» AVAILABLE RECORDS
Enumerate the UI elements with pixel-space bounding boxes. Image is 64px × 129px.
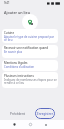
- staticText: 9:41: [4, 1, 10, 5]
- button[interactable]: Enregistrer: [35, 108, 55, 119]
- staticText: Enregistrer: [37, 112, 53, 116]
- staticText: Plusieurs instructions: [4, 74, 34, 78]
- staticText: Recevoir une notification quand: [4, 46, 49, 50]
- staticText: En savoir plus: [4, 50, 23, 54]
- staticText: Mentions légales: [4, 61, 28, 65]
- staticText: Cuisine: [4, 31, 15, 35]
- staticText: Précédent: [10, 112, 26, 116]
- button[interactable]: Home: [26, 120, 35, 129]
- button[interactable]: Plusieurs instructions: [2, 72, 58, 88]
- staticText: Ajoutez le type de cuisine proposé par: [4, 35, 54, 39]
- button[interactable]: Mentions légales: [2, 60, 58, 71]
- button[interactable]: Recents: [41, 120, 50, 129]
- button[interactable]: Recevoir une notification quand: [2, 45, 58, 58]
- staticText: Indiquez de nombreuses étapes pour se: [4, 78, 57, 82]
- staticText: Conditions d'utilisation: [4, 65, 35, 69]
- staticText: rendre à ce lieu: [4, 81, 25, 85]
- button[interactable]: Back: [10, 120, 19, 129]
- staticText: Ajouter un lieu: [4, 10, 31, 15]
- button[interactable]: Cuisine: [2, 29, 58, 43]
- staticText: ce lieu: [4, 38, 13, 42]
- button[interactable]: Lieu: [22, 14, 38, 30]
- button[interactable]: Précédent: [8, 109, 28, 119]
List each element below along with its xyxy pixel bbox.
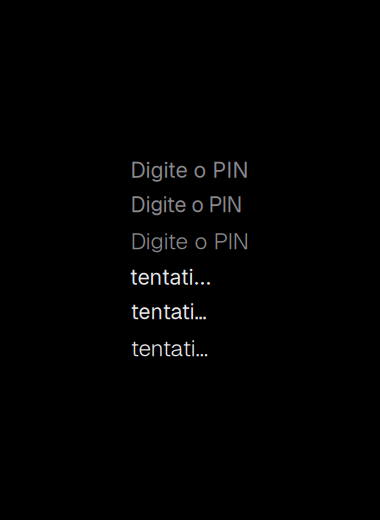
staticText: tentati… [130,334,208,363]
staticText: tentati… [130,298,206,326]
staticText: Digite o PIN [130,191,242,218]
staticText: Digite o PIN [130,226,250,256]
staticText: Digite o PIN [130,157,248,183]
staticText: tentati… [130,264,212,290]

» PROMPT
"List each element" marks the first line to copy; copy that line and every line after it through the last line of the listing, exactly and without pictures.

» FINAL ANSWER
List each element below along with its xyxy pixel bbox.
staticText: tentati… [130,334,208,363]
staticText: tentati… [130,298,206,326]
staticText: Digite o PIN [130,191,242,218]
staticText: Digite o PIN [130,226,250,256]
staticText: Digite o PIN [130,157,248,183]
staticText: tentati… [130,264,212,290]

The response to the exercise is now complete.